Wardley mapping the service orchestration ecosystem (2014).

In Uber’s 2014 service migration strategy, we explore how to navigate the move from a Python monolith to a services-oriented architecture while also scaling with user traffic that doubled every six months.

This Wardley map explores how orchestration frameworks were evolving during that period to be used as an input into determining the most effective path forward for Uber’s Infrastructure Engineering team.

Reading this map

To quickly understand this Wardley Map, read from top to bottom. If you want to review how this map was written, then you should read section by section from the bottom up, starting with Users, then Value Chains, and so on.

More detail on this structure in Refining strategy with Wardley Mapping.

How things work today

There are three primary internal teams involved in service provisioning. The Service Provisioning Team abstracts applications developed by Product Engineering from servers managed by the Server Operations Team. As more servers are added to support application scaling, this is invisible to the applications themselves, freeing Product Engineers to focus on what the company values the most: developing more application functionality.

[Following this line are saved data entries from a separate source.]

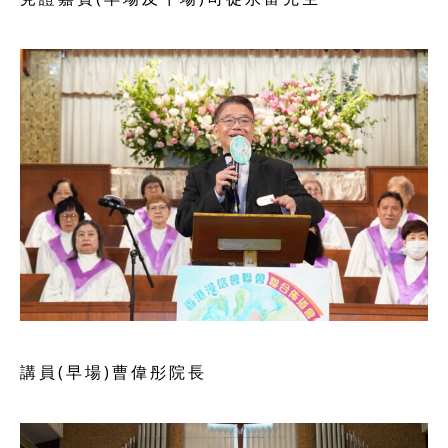
講員(早場)曹偉彤院長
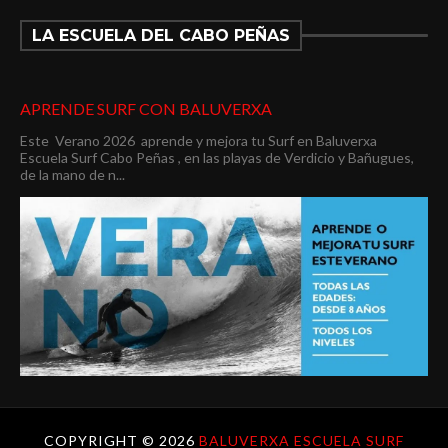
LA ESCUELA DEL CABO PEÑAS
APRENDE SURF CON BALUVERXA
Este Verano 2026 aprende y mejora tu Surf en Baluverxa
Escuela Surf Cabo Peñas , en las playas de Verdicio y Bañugues,
de la mano de n...
COPYRIGHT ©
2026
BALUVERXA ESCUELA SURF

Wardley map for service orchestration

The challenges within the current value chain are cost-efficient scaling, reliable deployment, and fast deployment. All three of those problems anchor on the same underlying problem of resource scheduling. We want to make a significant investment into improving our resource scheduling, and believe that understanding the industry’s trend for resource scheduling underpins making an effective choice.

Transition to future state

Most interesting cluster orchestration problems are anchored in cluster metadata and resource scheduling. Request routing, whether through DNS entries or allocated ports, depends on cluster metadata. Mapping services to a fleet of servers depends on resource scheduling managing cluster metadata. Deployment and autoscaling both depend on cluster metadata.

Pipeline showing progression of service orchestration over time

This is also an area where we see significant changes occurring in 2014.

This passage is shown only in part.